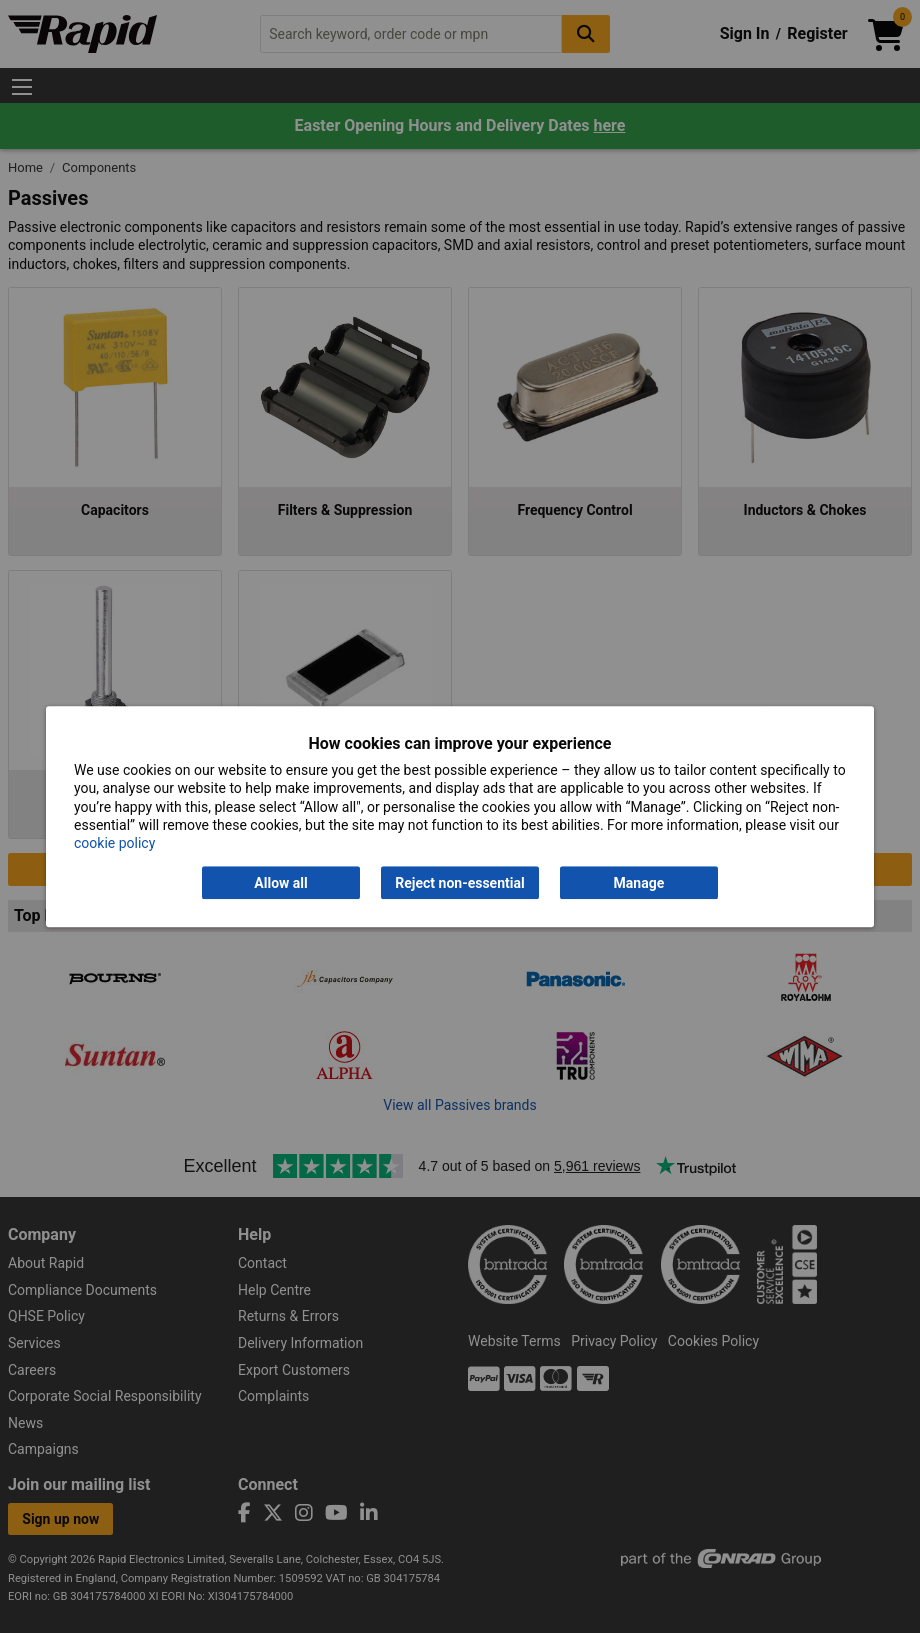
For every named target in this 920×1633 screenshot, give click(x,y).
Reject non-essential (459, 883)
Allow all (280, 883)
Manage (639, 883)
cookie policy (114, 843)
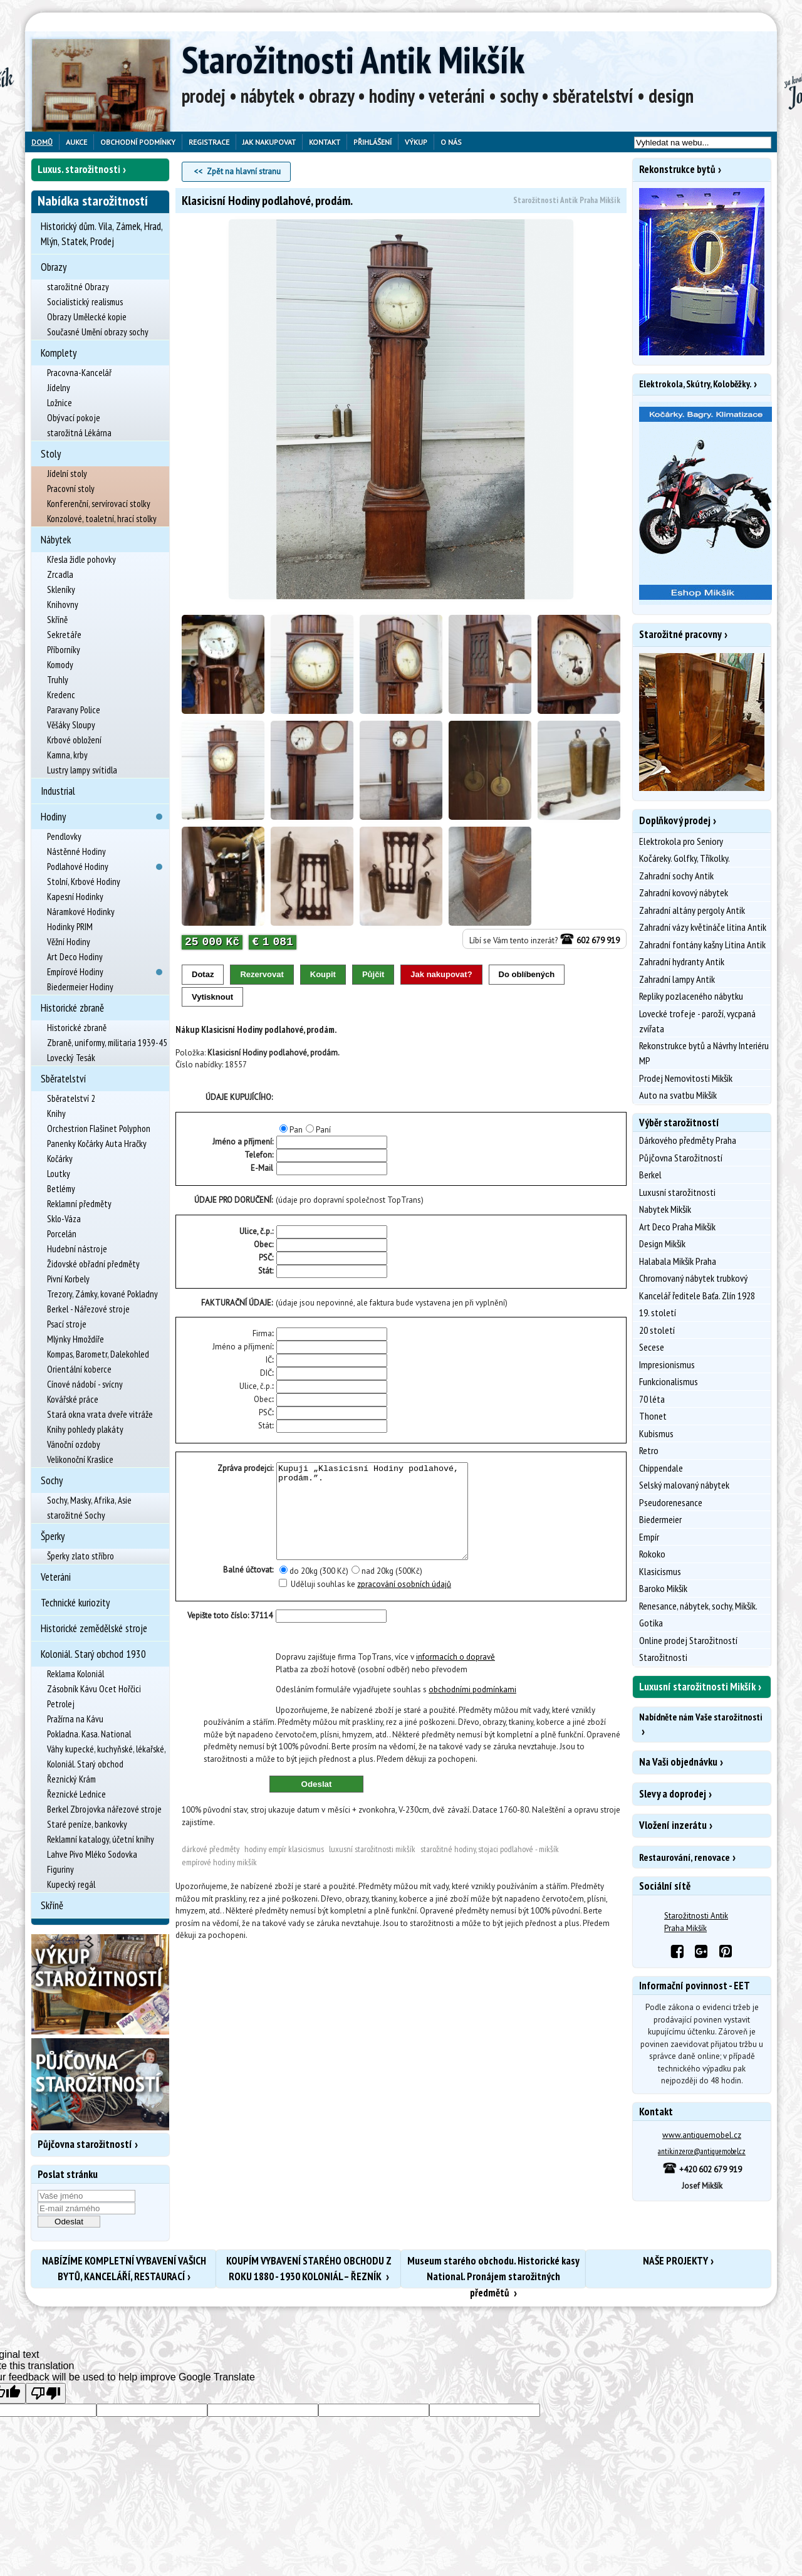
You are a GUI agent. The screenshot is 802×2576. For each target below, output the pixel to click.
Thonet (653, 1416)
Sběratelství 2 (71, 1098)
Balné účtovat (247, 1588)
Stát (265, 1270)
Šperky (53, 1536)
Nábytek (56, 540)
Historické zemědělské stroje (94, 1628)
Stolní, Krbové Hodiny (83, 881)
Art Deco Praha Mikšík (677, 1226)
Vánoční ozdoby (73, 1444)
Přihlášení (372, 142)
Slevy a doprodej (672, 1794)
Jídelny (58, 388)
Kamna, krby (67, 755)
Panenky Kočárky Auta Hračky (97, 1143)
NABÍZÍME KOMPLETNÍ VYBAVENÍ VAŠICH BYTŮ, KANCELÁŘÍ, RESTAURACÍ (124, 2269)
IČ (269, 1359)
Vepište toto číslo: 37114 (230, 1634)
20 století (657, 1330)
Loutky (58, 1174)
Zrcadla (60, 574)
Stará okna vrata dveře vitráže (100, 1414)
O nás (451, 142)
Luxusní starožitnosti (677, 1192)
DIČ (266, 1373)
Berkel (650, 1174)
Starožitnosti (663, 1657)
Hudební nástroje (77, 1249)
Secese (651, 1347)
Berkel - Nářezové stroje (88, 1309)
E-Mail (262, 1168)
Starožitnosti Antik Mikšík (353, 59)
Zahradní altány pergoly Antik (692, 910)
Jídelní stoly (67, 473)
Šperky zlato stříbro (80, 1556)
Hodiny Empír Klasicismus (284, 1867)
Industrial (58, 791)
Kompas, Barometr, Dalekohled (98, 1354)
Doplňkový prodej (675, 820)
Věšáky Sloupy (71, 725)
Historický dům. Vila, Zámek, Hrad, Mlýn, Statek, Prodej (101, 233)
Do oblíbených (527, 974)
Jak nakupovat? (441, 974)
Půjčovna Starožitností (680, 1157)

Your objective – Up to and including the line containing "Kamna, krby (67, 755)", repeat every line from the start of the data, but none of the pictures.

Exercise answer –
For every named target in this 920×1633 screenshot, give click(x,y).
Reject non-essential (459, 883)
Allow all (280, 883)
Manage (639, 883)
cookie policy (114, 843)
You are a GUI agent. The screenshot is 802×2576. For each target below, output the pixel to click.
Thonet (653, 1416)
Sběratelství 2 (71, 1098)
Balné účtovat (247, 1588)
Stát (265, 1270)
Šperky (53, 1536)
Nábytek (56, 540)
Historické zemědělské stroje (94, 1628)
Stolní, Krbové Hodiny (83, 881)
Art Deco Praha Mikšík (677, 1226)
Vánoční ozdoby (73, 1444)
Přihlášení (372, 142)
Slevy a doprodej (672, 1794)
Jídelny (58, 388)
Kamna, krby (67, 755)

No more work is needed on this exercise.